I think the key is, if you BOTH desire to save the marriage, and BOTH are honest about their own faults, but need a facilitator to help you communicate about the issues, then, IMO, MC can help.

But, if either party is trying to drag the other one back into the relationship, and the other isn't committed to the process, or if either are in denial about their part in the failures of the relationship, the chances of MC helping are minimal.


----------



## thomasmoore (Feb 27, 2012)

i feel very much like i am at this cross roads now. i just separated from my wife on Tuesday night the hardest thing that i have ever done. i am half hearted wanting to go see a MC but my bigger issue is that i really don't know if i want to work it out or if this is what i want.
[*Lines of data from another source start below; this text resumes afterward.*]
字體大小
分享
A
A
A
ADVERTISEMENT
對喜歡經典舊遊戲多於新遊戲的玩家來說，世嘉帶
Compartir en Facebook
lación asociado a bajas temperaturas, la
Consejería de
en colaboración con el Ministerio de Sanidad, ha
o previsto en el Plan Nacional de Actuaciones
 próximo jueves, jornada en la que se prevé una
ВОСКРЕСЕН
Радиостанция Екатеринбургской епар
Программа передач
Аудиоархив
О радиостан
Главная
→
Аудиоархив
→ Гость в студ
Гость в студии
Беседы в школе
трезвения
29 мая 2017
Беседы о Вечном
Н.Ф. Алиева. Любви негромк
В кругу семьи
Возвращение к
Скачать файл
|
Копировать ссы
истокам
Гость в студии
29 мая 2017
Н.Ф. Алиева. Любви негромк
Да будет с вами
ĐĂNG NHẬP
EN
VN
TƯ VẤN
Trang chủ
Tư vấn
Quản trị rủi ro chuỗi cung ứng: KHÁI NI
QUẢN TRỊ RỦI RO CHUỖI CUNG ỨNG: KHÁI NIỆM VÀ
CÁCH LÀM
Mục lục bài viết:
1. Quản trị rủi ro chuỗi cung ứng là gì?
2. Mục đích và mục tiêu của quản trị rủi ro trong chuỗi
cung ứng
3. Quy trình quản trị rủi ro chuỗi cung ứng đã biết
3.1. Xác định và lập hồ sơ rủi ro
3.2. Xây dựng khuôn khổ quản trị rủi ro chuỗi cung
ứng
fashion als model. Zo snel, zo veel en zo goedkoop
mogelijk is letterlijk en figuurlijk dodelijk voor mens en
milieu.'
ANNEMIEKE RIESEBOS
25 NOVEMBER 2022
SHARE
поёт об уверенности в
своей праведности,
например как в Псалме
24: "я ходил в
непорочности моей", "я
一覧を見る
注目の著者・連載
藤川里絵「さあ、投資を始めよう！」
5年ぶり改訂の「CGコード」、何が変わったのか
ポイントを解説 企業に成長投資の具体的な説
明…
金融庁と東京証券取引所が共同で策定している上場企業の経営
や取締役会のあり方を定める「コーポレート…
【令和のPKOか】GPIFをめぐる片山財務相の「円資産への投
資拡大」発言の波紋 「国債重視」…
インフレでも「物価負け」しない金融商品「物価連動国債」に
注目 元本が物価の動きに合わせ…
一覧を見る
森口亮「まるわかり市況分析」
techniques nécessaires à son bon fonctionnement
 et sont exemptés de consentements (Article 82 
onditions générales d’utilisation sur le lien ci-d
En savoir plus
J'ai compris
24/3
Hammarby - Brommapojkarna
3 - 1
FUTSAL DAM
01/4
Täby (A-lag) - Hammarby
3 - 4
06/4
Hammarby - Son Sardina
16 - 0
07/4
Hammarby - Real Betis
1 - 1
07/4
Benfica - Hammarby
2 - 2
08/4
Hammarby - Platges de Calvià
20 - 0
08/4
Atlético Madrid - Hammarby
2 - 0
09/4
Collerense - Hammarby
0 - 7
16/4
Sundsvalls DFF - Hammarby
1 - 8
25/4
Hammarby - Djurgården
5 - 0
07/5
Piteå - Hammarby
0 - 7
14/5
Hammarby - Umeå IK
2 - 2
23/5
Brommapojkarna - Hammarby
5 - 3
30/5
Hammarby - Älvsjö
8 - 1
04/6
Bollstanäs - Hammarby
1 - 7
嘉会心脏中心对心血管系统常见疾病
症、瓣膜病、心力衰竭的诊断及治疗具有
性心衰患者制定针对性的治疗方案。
Is that something that they can work thought with us. I am seeing an IC now too trying to figure this all out. I would love to hear what others have said and done on this topic.


----------



## papa5280 (Oct 12, 2011)

I'm some stranger on the internet who you have never met and probably never will, so my opinion is worth exactly what you paid for it. Having said that.....

When someone says they don't know if they want to work out their marriage, IMHO, they're lying....either to their spouse or to themselves. You made a commitment to marry this person (for better or worse, yada yada). The statement of ambivalence is already a denial of that commitment. IMO, you already have given up on your commitment, by being unsure of your commitment. 
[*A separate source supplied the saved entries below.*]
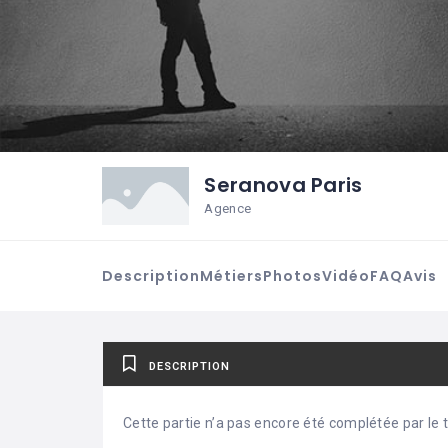
Seranova Paris
Agence
Description
Métiers
Photos
Vidéo
FAQ
Avis
DESCRIPTION
Cette partie n’a pas encore été complétée par le ti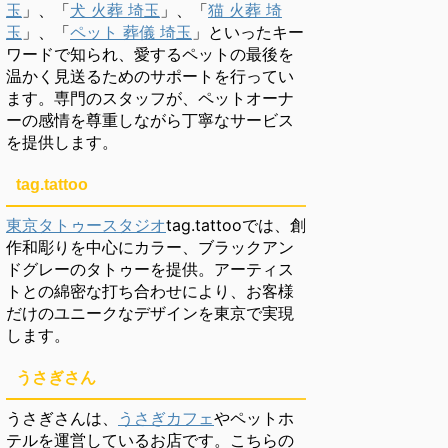
玉
」、「
犬 火葬 埼玉
」、「
猫 火葬 埼
玉
」、「
ペット 葬儀 埼玉
」といったキー
ワードで知られ、愛するペットの最後を
温かく見送るためのサポートを行ってい
ます。専門のスタッフが、ペットオーナ
ーの感情を尊重しながら丁寧なサービス
を提供します。
tag.tattoo
東京タトゥースタジオ
tag.tattooでは、創
作和彫りを中心にカラー、ブラックアン
ドグレーのタトゥーを提供。アーティス
トとの綿密な打ち合わせにより、お客様
だけのユニークなデザインを東京で実現
します。
うさぎさん
うさぎさんは、
うさぎカフェ
やペットホ
テルを運営しているお店です。こちらの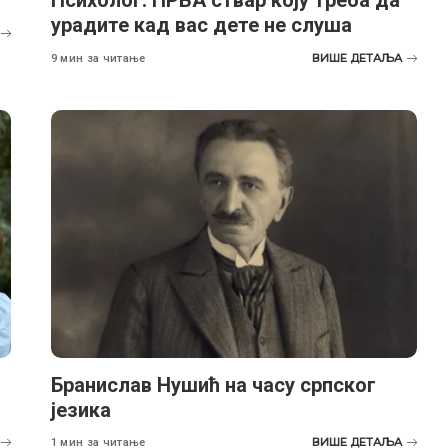
Психолог: ПРВА ствар коју треба да
урадите кад вас дете не слуша
ВИШЕ ДЕТАЉА
9 мин за читање
Бранислав Нушић на часу српског
језика
ВИШЕ ДЕТАЉА
1 мин за читање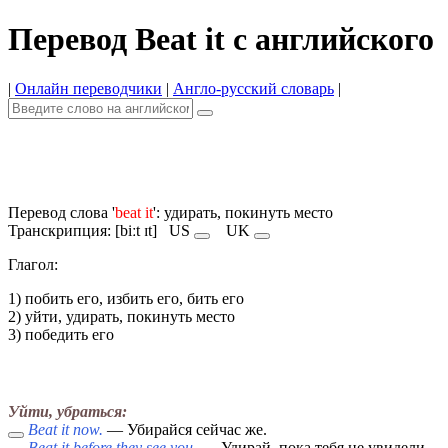
Перевод Beat it с английского
|
Онлайн переводчики
|
Англо-русский словарь
|
Перевод слова '
beat it
': удирать, покинуть место
Транскрипция: [biːt ɪt]
US
UK
Глагол:
1) побить его, избить его, бить его
2) уйти, удирать, покинуть место
3) победить его
Уйти, убраться:
Beat it now.
— Убирайся сейчас же.
Beat it before they see you.
— Удирай, пока тебя не увидели.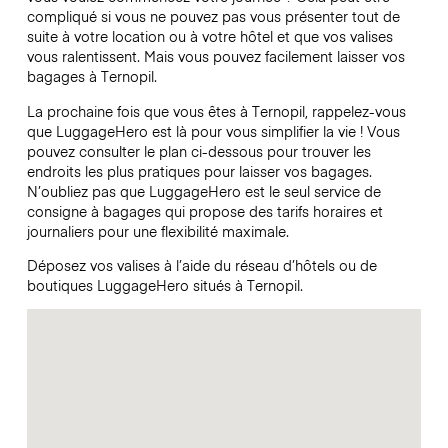
compliqué si vous ne pouvez pas vous présenter tout de
suite à votre location ou à votre hôtel et que vos valises
vous ralentissent. Mais vous pouvez facilement laisser vos
bagages à Ternopil.
La prochaine fois que vous êtes à Ternopil, rappelez-vous
que LuggageHero est là pour vous simplifier la vie ! Vous
pouvez consulter le plan ci-dessous pour trouver les
endroits les plus pratiques pour laisser vos bagages.
N’oubliez pas que LuggageHero est le seul service de
consigne à bagages qui propose des tarifs horaires et
journaliers pour une flexibilité maximale.
Déposez vos valises à l’aide du réseau d’hôtels ou de
boutiques LuggageHero situés à Ternopil.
Given that, I doubt if your MC will be productive. Probably, it will be you, paying a stranger for several sessions before admitting to your wife (or yourself) that you have already left the marriage.
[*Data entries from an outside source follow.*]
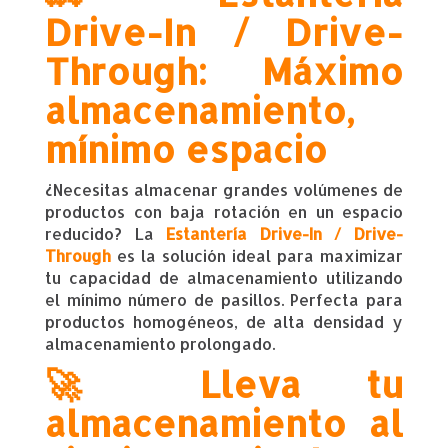
Drive-In / Drive-
Through: Máximo
almacenamiento,
mínimo espacio
¿Necesitas almacenar grandes volúmenes de
productos con baja rotación en un espacio
reducido? La
Estantería Drive-In / Drive-
Through
es la solución ideal para maximizar
tu capacidad de almacenamiento utilizando
el mínimo número de pasillos. Perfecta para
productos homogéneos, de alta densidad y
almacenamiento prolongado.
🚀 Lleva tu
almacenamiento al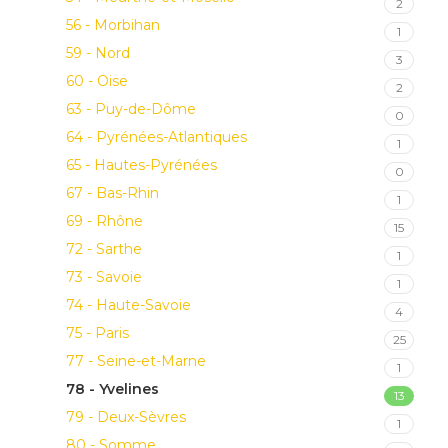
2
56 - Morbihan
1
59 - Nord
3
60 - Oise
2
63 - Puy-de-Dôme
0
64 - Pyrénées-Atlantiques
1
65 - Hautes-Pyrénées
0
67 - Bas-Rhin
1
69 - Rhône
15
72 - Sarthe
1
73 - Savoie
1
74 - Haute-Savoie
4
75 - Paris
25
77 - Seine-et-Marne
1
78 - Yvelines
13
79 - Deux-Sèvres
1
80 - Somme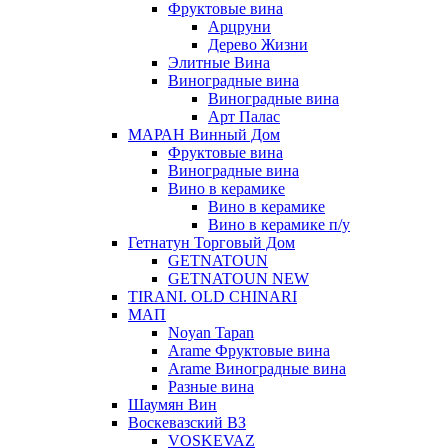
Фруктовые вина
Арцруни
Дерево Жизни
Элитные Вина
Виноградные вина
Виноградные вина
Арт Палас
МАРАН Винный Дом
Фруктовые вина
Виноградные вина
Вино в керамике
Вино в керамике
Вино в керамике п/у
Гетнатун Торговый Дом
GETNATOUN
GETNATOUN NEW
TIRANI. OLD CHINARI
МАП
Noyan Tapan
Arame Фруктовые вина
Arame Виноградные вина
Разные вина
Шаумян Вин
Воскевазский ВЗ
VOSKEVAZ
Again, not trying to be cruel, just candid.


----------



## thomasmoore (Feb 27, 2012)

papa5280 said:


> I'm some stranger on the internet who you have never met and probably never will, so my opinion is worth exactly what you paid for it. Having said that.....
> 
> When someone says they don't know if they want to work out their marriage, IMHO, they're lying....either to their spouse or to themselves. You made a commitment to marry this person (for better or worse, yada yada). The statement of ambivalence is already a denial of that commitment. IMO, you already have given up on your commitment, by being unsure of your commitment.
> 
> ...


point taken for what it was worth. I respect and believe that everyone is allowed there own opinion in the world today. so i am not up set with you or anything. maybe i am in denial of this institute of marriage or that i should have gotten married in the first place. i really don't know i guess that can be taken as i have given up. i don't want to believe that though. but sounds like its the reality!


----------



## Jayb (Mar 6, 2012)

papa5280 said:


> I'm some stranger on the internet who you have never met and probably never will, so my opinion is worth exactly what you paid for it. Having said that.....
> 
> *When someone says they don't know if they want to work out their marriage, IMHO, they're lying....either to their spouse or to themselves. You made a commitment to marry this person (for better or worse, yada yada). The statement of ambivalence is already a denial of that commitment. IMO, you already have given up on your commitment, by being unsure of your commitment. *Given that, I doubt if your MC will be productive. Probably, it will be you, paying a stranger for several sessions before admitting to your wife (or yourself) that you have already left the marriage.
> 
> Again, not trying to be cruel, just candid.



This rang true earlier this week. My W initially agreed to 30 days and 2 counseling sessions. Less than a week later, she agreed to 90 days and MC session by session.

However, after the 2 MC sessions, on the 3rd, she kept up the resistance, fighting with the C, and told me that she held no hope for our M or R and to just see it through.

Until this time, I always had my doubts about whether she was truly open to MC or just going through the motions. Well, it was the latter. She told me she wanted to attend MC to help me struggle through this and to support my emotions. Not, for us.

My take is, she is still not there. I don't know if she'll ever be, but, I'm going to continue MY journey.